Où Mesmin jette un regard critique sur ce que fut son existence (détails)
Je me revois pérorer dans les salons, troublant les dames, jetant des sujets inconvenants sur le tapis, recherchant les œillades; je me revois, un verre de punch à la main, défiant des messieurs qui ne soutiennent pas mon regard, à l’affût, m’attachant à leur inspirer un respect toujours à reconquérir, car ils attendent un faux pas de ma part pour me jeter hors de leur cercle étriqué (ils pourront enfin dire alors qu’il fallait s’y attendre, que ces Indiens n’ont ni le sens des affaires ni le goût du travail, qu’en définitive, ce Monsieur d’Armont avait des origines bien mélangées); je me revois leur clouer le bec année après année (car je suis plus riche qu’eux). Et tout cela, qui m’a tant occupé, me paraît dérisoire.

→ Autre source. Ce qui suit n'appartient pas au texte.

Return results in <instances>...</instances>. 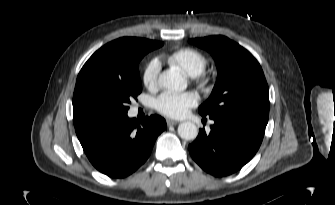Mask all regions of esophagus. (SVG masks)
I'll return each instance as SVG.
<instances>
[{"label":"esophagus","mask_w":335,"mask_h":205,"mask_svg":"<svg viewBox=\"0 0 335 205\" xmlns=\"http://www.w3.org/2000/svg\"><path fill=\"white\" fill-rule=\"evenodd\" d=\"M178 123H179V121L172 120V119H167V125L168 126H170V125H176Z\"/></svg>","instance_id":"esophagus-1"}]
</instances>
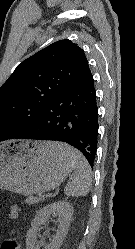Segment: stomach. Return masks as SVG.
I'll return each mask as SVG.
<instances>
[{"instance_id":"0dacf381","label":"stomach","mask_w":135,"mask_h":249,"mask_svg":"<svg viewBox=\"0 0 135 249\" xmlns=\"http://www.w3.org/2000/svg\"><path fill=\"white\" fill-rule=\"evenodd\" d=\"M52 143L26 140L0 145V188L22 195L57 188L73 167Z\"/></svg>"}]
</instances>
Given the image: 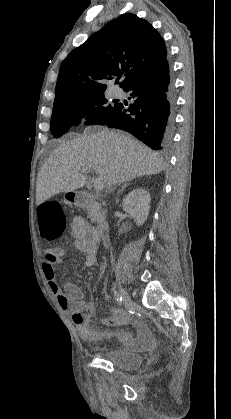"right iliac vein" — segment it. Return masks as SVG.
Segmentation results:
<instances>
[{
    "label": "right iliac vein",
    "mask_w": 231,
    "mask_h": 419,
    "mask_svg": "<svg viewBox=\"0 0 231 419\" xmlns=\"http://www.w3.org/2000/svg\"><path fill=\"white\" fill-rule=\"evenodd\" d=\"M119 292H120V296L122 297L124 305H126V306L131 305L132 301H131L128 293L126 292V290L124 288L120 287Z\"/></svg>",
    "instance_id": "1"
}]
</instances>
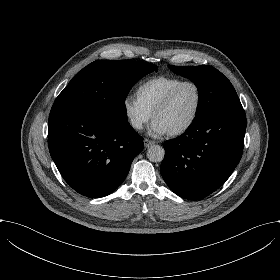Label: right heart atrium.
Wrapping results in <instances>:
<instances>
[{"instance_id":"d8ad5b80","label":"right heart atrium","mask_w":280,"mask_h":280,"mask_svg":"<svg viewBox=\"0 0 280 280\" xmlns=\"http://www.w3.org/2000/svg\"><path fill=\"white\" fill-rule=\"evenodd\" d=\"M123 112L129 126L137 132L142 131L153 117V113L133 96H128L123 100Z\"/></svg>"}]
</instances>
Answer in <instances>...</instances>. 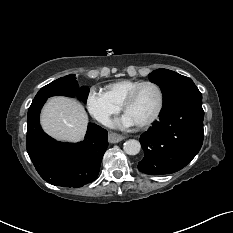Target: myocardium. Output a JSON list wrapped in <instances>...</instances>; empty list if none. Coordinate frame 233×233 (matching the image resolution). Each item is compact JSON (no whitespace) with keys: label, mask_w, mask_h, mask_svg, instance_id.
Returning <instances> with one entry per match:
<instances>
[{"label":"myocardium","mask_w":233,"mask_h":233,"mask_svg":"<svg viewBox=\"0 0 233 233\" xmlns=\"http://www.w3.org/2000/svg\"><path fill=\"white\" fill-rule=\"evenodd\" d=\"M146 85L154 86L157 89L159 100H158L157 108L154 111V113L147 120L141 123H137V125L142 128L150 126L159 117L162 111L163 104H164V94H163L161 87L153 81H143L139 85H137L134 89L131 90V92L127 95V97L122 103V109L124 112H126L128 106L136 99L141 88H143Z\"/></svg>","instance_id":"obj_1"}]
</instances>
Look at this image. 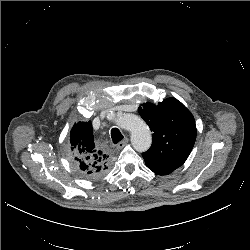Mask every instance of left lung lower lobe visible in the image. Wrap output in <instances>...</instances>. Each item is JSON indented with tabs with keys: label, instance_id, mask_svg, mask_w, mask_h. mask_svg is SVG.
Returning a JSON list of instances; mask_svg holds the SVG:
<instances>
[{
	"label": "left lung lower lobe",
	"instance_id": "0a47b994",
	"mask_svg": "<svg viewBox=\"0 0 250 250\" xmlns=\"http://www.w3.org/2000/svg\"><path fill=\"white\" fill-rule=\"evenodd\" d=\"M154 173H156L157 175H167V174H164V173H161V172H157V171H153Z\"/></svg>",
	"mask_w": 250,
	"mask_h": 250
}]
</instances>
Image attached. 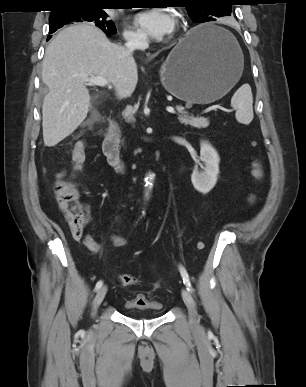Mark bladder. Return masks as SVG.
Listing matches in <instances>:
<instances>
[{"label":"bladder","instance_id":"1","mask_svg":"<svg viewBox=\"0 0 306 387\" xmlns=\"http://www.w3.org/2000/svg\"><path fill=\"white\" fill-rule=\"evenodd\" d=\"M141 298L142 303H137V299ZM124 309L126 313L131 317H136L138 314L147 313L152 317H159L164 312V306L162 303L148 299L144 295L140 294L137 298L125 303Z\"/></svg>","mask_w":306,"mask_h":387}]
</instances>
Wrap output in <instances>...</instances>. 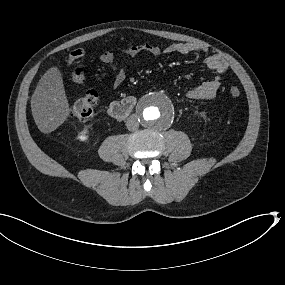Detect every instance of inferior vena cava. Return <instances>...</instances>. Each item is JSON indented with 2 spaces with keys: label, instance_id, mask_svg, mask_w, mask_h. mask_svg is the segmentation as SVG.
Here are the masks:
<instances>
[{
  "label": "inferior vena cava",
  "instance_id": "inferior-vena-cava-1",
  "mask_svg": "<svg viewBox=\"0 0 285 285\" xmlns=\"http://www.w3.org/2000/svg\"><path fill=\"white\" fill-rule=\"evenodd\" d=\"M127 129L130 131H136L139 128V121L137 115H130L126 122Z\"/></svg>",
  "mask_w": 285,
  "mask_h": 285
}]
</instances>
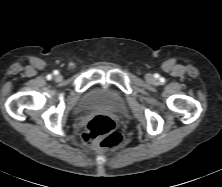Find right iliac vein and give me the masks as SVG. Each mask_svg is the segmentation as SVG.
Instances as JSON below:
<instances>
[{"label": "right iliac vein", "instance_id": "obj_1", "mask_svg": "<svg viewBox=\"0 0 222 187\" xmlns=\"http://www.w3.org/2000/svg\"><path fill=\"white\" fill-rule=\"evenodd\" d=\"M56 80H57V81H61V80H62V76H61V75H57V76H56Z\"/></svg>", "mask_w": 222, "mask_h": 187}]
</instances>
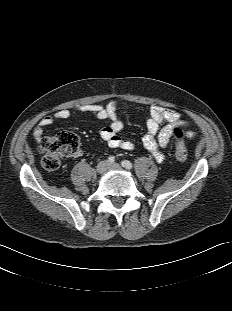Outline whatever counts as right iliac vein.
I'll list each match as a JSON object with an SVG mask.
<instances>
[{
    "label": "right iliac vein",
    "mask_w": 232,
    "mask_h": 311,
    "mask_svg": "<svg viewBox=\"0 0 232 311\" xmlns=\"http://www.w3.org/2000/svg\"><path fill=\"white\" fill-rule=\"evenodd\" d=\"M109 167V164L107 161H101L97 167H96V171L99 173V174H102L104 173Z\"/></svg>",
    "instance_id": "1"
}]
</instances>
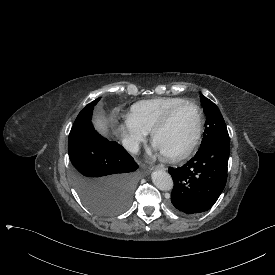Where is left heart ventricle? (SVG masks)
Listing matches in <instances>:
<instances>
[{"mask_svg": "<svg viewBox=\"0 0 275 275\" xmlns=\"http://www.w3.org/2000/svg\"><path fill=\"white\" fill-rule=\"evenodd\" d=\"M196 125L195 111L191 106L181 107L169 126L159 133L153 147L159 152L171 153L183 147L192 137Z\"/></svg>", "mask_w": 275, "mask_h": 275, "instance_id": "1", "label": "left heart ventricle"}]
</instances>
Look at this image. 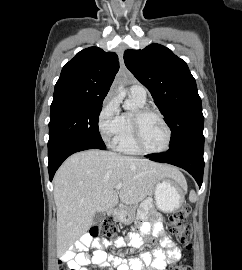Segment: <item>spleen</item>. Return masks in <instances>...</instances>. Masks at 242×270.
<instances>
[{
    "label": "spleen",
    "mask_w": 242,
    "mask_h": 270,
    "mask_svg": "<svg viewBox=\"0 0 242 270\" xmlns=\"http://www.w3.org/2000/svg\"><path fill=\"white\" fill-rule=\"evenodd\" d=\"M189 200L191 202H195L196 201V194L194 191H191L190 194H189Z\"/></svg>",
    "instance_id": "1"
}]
</instances>
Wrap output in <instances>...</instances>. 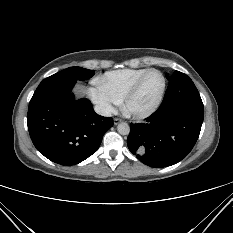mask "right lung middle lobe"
I'll return each instance as SVG.
<instances>
[{
	"label": "right lung middle lobe",
	"mask_w": 233,
	"mask_h": 233,
	"mask_svg": "<svg viewBox=\"0 0 233 233\" xmlns=\"http://www.w3.org/2000/svg\"><path fill=\"white\" fill-rule=\"evenodd\" d=\"M93 75H94V70H88L81 67H69L52 75V77H60L75 81L77 80L83 81L91 78Z\"/></svg>",
	"instance_id": "obj_1"
}]
</instances>
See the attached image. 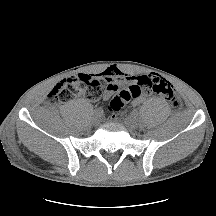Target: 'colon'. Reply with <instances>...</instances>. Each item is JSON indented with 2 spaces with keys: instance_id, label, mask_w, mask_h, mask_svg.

Je me revois me marier en habit noir au Port Louis, ayant procédé aux incantations d’usage, avalé une insipide pastille de pain azyme et subi des litanies latines, pour me retrouver sur le parvis avec une épouse qui ne m’inspirait ni désir ni sentiment.
La vérité est que je n’ai pas été un époux aimant. Sans doute ai-je vécu en aveugle auprès d’une femme que je n’ai pas cherché à comprendre; j’ignore ce qu’ont été les rêves de Prudence; sans doute ne méritaient-ils pas tant d’indifférence.
Sais-tu, petite, ce que veut dire voir ? Désormais je vois dans le passé et cela est nouveau. Jusqu’à présent je n’avais pénétré que l’avenir, et le voilà qui se dérobe; présentement je discerne de quoi fut faite la fausse vie à laquelle toute ma vie j’ai joué.
Mon tuteur et son épouse m’ont astreint à ne pas être moi-même. Qui j’étais a été obstinément corrigé, jeté aux oubliettes, détruit. Ils m’ont contraint à me couler dans la coque creuse de leurs us, de leurs coutumes et de leurs croyances; ils m’ont enseigné que l’amour n’est rien et que seul importe le devoir: je me suis accoutumé à n’être que toléré. En leur société, j’ai découvert que le plus fort a toujours raison, et je m’y suis si bien exercé que j’y ai excellé.
J’ai appris que les êtres que j’aime disparaissent.
Je fus porté sur les épaules de Père, puis il disparut; il me fallut attendre l’âge de vingt-sept ans pour apprendre quel avait été son destin.
Je dormais avec Mère; quelques jours après l’anniversaire de mes sept ans, mon tuteur me confia soudainement à des voisins et quand je rentrai, Mère avait disparu. Il m’expliqua qu’elle avait rejoint le Bon Dieu et qu’Il l’avait accueillie. Je m’endormis en pleurant, seul dans notre lit, sans comprendre pourquoi elle avait préféré rejoindre le Bon Dieu plutôt que de rester avec moi. Souvent je fus en rage contre elle; il me fallut attendre Monsieur Hutin pour me représenter comment le choléra avait pu l’emporter.
L’épouse de mon tuteur m’enseigna principalement qu’une femme est la personne qui, dans une maison, veille à ce que tout reste toujours pareil, régente la propreté de vos ongles et de vos oreilles, vous oblige à vous agenouiller avant le coucher pour faire votre prière, contrôle vos bonnes et vos mauvaises pensées et vous inculque ce que vous devez être.
Parvenu en mon âge adulte, je ne me suis plus rien laissé voler; j’ai tout conquis. J’étais pris dans une forme illusoire qui n’était pas la mienne. Ce serait l’armure d’un chevalier qui se croit encerclé par des hallebardes et dont chaque pas déclenche un bruit de ferraille; une figure terrifiée, seule sur le pont-levis d’un château fantôme, cernée par des ennemis imaginaires.